Saturday, December 7, 2013

Lost Brook Dispatches: The Shay Effect

Lost Brook Tract in WinterThis Thanksgiving unfolded for me in traditional and typical fashion, promising that the standard playbook would be executed all the way through: take the family to my in-laws, help cook a massive meal for twenty, monitor my Mother for too much wine or too much stimulation (Mom is 92 and can overload either way), overeat, get teary looking at my wife and drive seventy miles home while fighting indigestion and narcolepsy.

By early afternoon all was going to form.  How could I possibly have known that an earth-shaking revelation was about to completely overwhelm me?  How could I be prepared for the sheer jubilation, the exaltation this imminent moment was going to bring, this profound thunderclap completely sweeping away all the usual familial mediocrity?
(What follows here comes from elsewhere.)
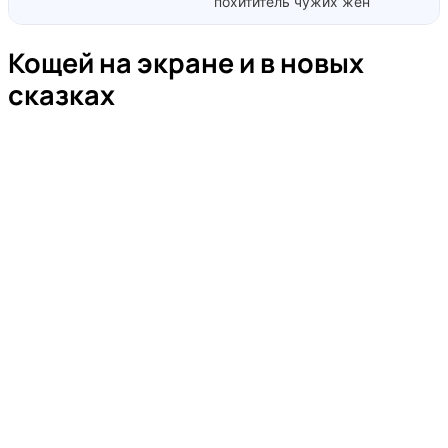
похититель чужих жен
Кощей на экране и в новых
сказках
But then it happened.  The setting was innocent enough: I was in the snowy yard with my brother-in-law Dan, exercising Henderson with a stick, talking about our favorite mutual subject, the Adirondacks.  Amy and I were planning to be at Lost Brook Tract just after Christmas and Dan, who had considered coming along and doing some skiing was telling me that his winter visit would have to wait until the following year.  “We’re all coming next winter, he said.  We’ll come up to your land for a couple days but we’ll get a place for a week.  Shay’s a little worried about snowshoeing up there.”

There it was.

I could not have been more staggered if Plato himself had stepped down from the Acropolis and whispered the secret of life in my ear.  Stunned with excitement and with the awful responsibility of the revelation, I struggled for breath enough to speak.  “Shay…” I managed to say.  “Shay is going…  …winter…”
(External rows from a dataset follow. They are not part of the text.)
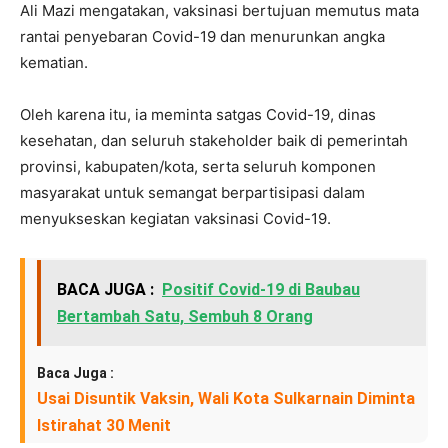
Ali Mazi mengatakan, vaksinasi bertujuan memutus mata
rantai penyebaran Covid-19 dan menurunkan angka
kematian.
Oleh karena itu, ia meminta satgas Covid-19, dinas
kesehatan, dan seluruh stakeholder baik di pemerintah
provinsi, kabupaten/kota, serta seluruh komponen
masyarakat untuk semangat berpartisipasi dalam
menyukseskan kegiatan vaksinasi Covid-19.
BACA JUGA :
Positif Covid-19 di Baubau
Bertambah Satu, Sembuh 8 Orang
Baca Juga :
Usai Disuntik Vaksin, Wali Kota Sulkarnain Diminta
Istirahat 30 Menit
Most of you will have no idea what my fuss is about.  But some of you might remember Shay, my sister-in-law.  She was the centerpiece of a Dispatch written more than a year ago.  At the time Dan and Shay were planning a first visit to Lost Brook Tract and in that Dispatch I shared the story of my plans to construct a Taj-Mahal-level privy for her.  Shay was not the world’s most experienced or enthusiastic back country camper and she certainly did not want to amplify her authentic wilderness experience with the equally authentic experience of crouching over a hole.  The story of Shay’s Privy remains one of my favorite memories.
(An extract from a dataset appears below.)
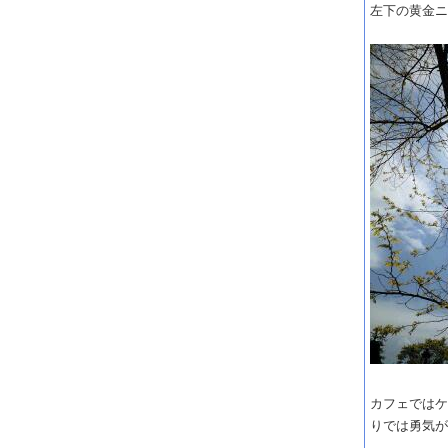
左下の黄金
カフェでは
りでは勇気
In that Dispatch I wrote the following about Shay:

She may not be an avid hiker and camper but she has chutzpah. Shay typically tends to doubt herself more than anyone else does, denying that she can or will do something. But more often than not she eventually does it anyhow. Summiting a High Peak was a “No” until she did Giant. Winter camping has always been an unequivocal “No,” accompanied by a whiff of tone that suggests she thinks Amy and I are disturbed.

Now you get it.  Less than two years ago there was not a wisp of a chance that Shay would ever entertain such a crazy thing.  She was fully prepared to freeze over due to winter camping just as soon as Hell froze over first.  I mean there was outright hostility to the thought.  Every once in a while I’d bring it up in a joking way and receive for my trouble the kind of nod or turn of the head, perhaps accompanied by a sneer, that has condemned greater men than me throughout history.  Or, if I offered my confidence that Shay would someday do it with any sort of knowing air, I would be put down good and hard: “There is no way, Peter; no way I will EVER go winter camping.”

(One of the advantages – if you want to call it that – to having a malleable name like Pete, which has so many variations, is that the employ of the formal version, Peter with that damned “r” on the end, is extremely effective in making a point.  When I was a kid I had all manner of nicknames and never really heard my formal name except on special occasions, such as “Peter, did you set fire to those newspapers in your clubhouse?” or “Peter, why is the car missing a hub cap?”… that sort of thing… but I digress…)

Yet my knowing air, an obnoxious combination of confidence and a constant desire to win, was evinced for a reason: I was quite sure I’d have my satisfaction with Shay sooner or later.  That’s because Shay has evolved.

I’ve seen this evolution a hundred times if I’ve seen it once.  I’ve decided to give it a name: The Shay Effect.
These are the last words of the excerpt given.